6

I'm using spring batch to read csv files, when I open these files with Notepad++ I see that the used encode is encode in ANSI. Now when reading a line from a file, I notice that all accent character are not shown correctly. For example let's take this line:

Données issues de la reprise des données

It's transformed to be like this one with some special characters:

enter image description here

So as first solution I set the encode for my Item Reader to utf-8 but the problem still exist.

  • I thought that with UTF-8 encoding all my accent characters will be recognized, is that not true ? from what I heard UTF-8 is the best encoding to use to handle all character on web page for example ?

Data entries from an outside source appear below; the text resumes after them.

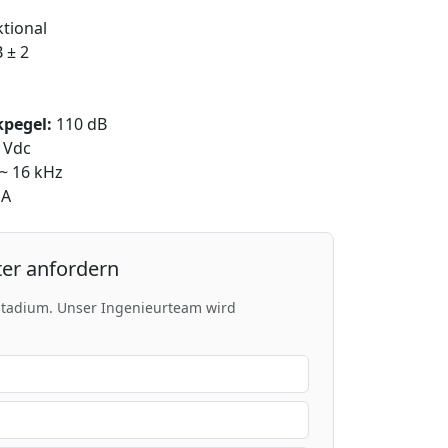
tional
 ± 2
kpegel:
110 dB
 Vdc
~ 16 kHz
μA
er anfordern
stadium. Unser Ingenieurteam wird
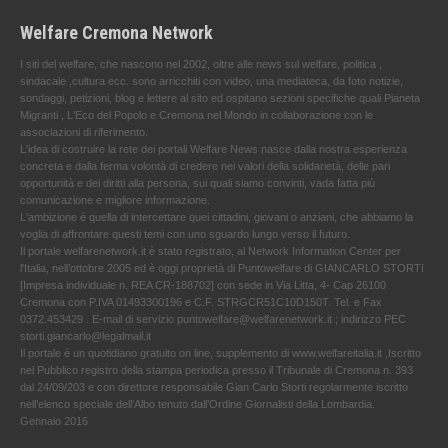
Welfare Cremona Network
I siti del welfare, che nascono nel 2002, oltre alle news sul welfare, politica ,
sindacale ,cultura ecc. sono arricchiti con video, una mediateca, da foto notizie,
sondaggi, petizioni, blog e lettere al sito ed ospitano sezioni specifiche quali Pianeta
Migranti , L'Eco del Popolo e Cremona nel Mondo in collaborazione con le
associazioni di riferimento.
L'idea di costruire la rete dei portali Welfare News nasce dalla nostra esperienza
concreta e dalla ferma volontà di credere nei valori della solidarietà, delle pari
opportunità e dei diritti alla persona, sui quali siamo convinti, vada fatta più
comunicazione e migliore informazione.
L'ambizione è quella di intercettare quei cittadini, giovani o anziani, che abbiamo la
voglia di affrontare questi temi con uno sguardo lungo verso il futuro.
Il portale welfarenetwork.it è stato registrato, al Network Information Center per
l'Italia, nell’ottobre 2005 ed è oggi proprietà di Puntowelfare di GIANCARLO STORTI
[Impresa individuale n. REA CR-188702] con sede in Via Litta, 4- Cap 26100
Cremona con P.IVA 01493300196 e C.F. STRGCR51C10D150T. Tel. e Fax
0372.453429 . E-mail di servizio puntowelfare@welfarenetwork.it ; indirizzo PEC
storti.giancarlo@legalmail.it
Il portale è un quotidiano gratuito on line, supplemento di www.welfareitalia.it ,Iscritto
nel Pubblico registro della stampa periodica presso il Tribunale di Cremona n. 393
dal 24/09/203 e con direttore responsabile Gian Carlo Storti regolarmente iscritto
nell’elenco speciale dell’Albo tenuto dall’Ordine Giornalisti della Lombardia.
Gennaio 2016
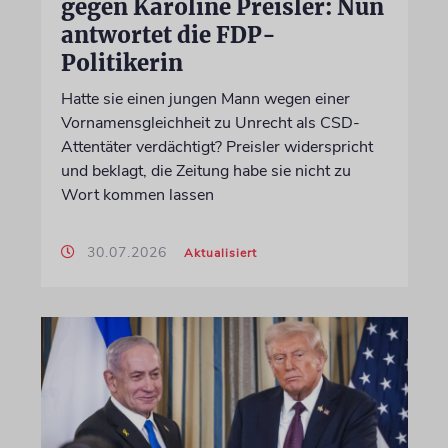
gegen Karoline Preisler: Nun
antwortet die FDP-
Politikerin
Hatte sie einen jungen Mann wegen einer
Vornamensgleichheit zu Unrecht als CSD-
Attentäter verdächtigt? Preisler widerspricht
und beklagt, die Zeitung habe sie nicht zu
Wort kommen lassen
30.07.2026
Aktualisiert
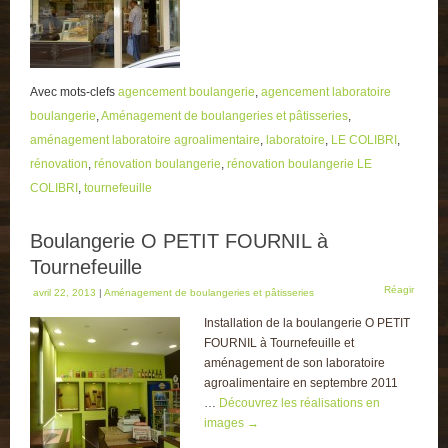
Avec mots-clefs
agencement boulangerie
,
agencement laboratoire
boulangerie
,
Aménagement de boulangeries et pâtisseries
,
aménagement laboratoire agroalimentaire
,
laboratoire
,
LE COLIBRI
,
rénovation
,
rénovation boulangerie
,
rénovation boulangerie LE
COLIBRI
,
tournefeuille
Boulangerie O PETIT FOURNIL à
Tournefeuille
Réagir
avril 22, 2013
|
Aménagement de boulangeries et pâtisseries
Installation de la boulangerie O PETIT
FOURNIL à Tournefeuille et
aménagement de son laboratoire
agroalimentaire en septembre 2011
…
Découvrez les réalisations en
images
→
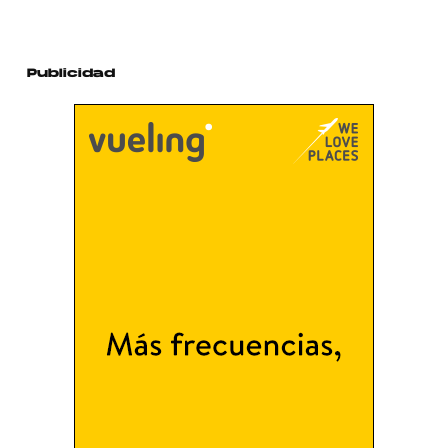
Publicidad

After setting my item Reader encoding to ISO-8859-1:

public class TestItemReader extends FlatFileItemReader<TestFileRow> {

    private static final Logger log = LoggerFactory.getLogger(TestItemReader.class);
    public ScelleItemReader(String path) {

        this.setResource( new FileSystemResource(path + "/Test.csv"));
        this.setEncoding("ISO-8859-1");

I cant see that these character are now displayed correctly.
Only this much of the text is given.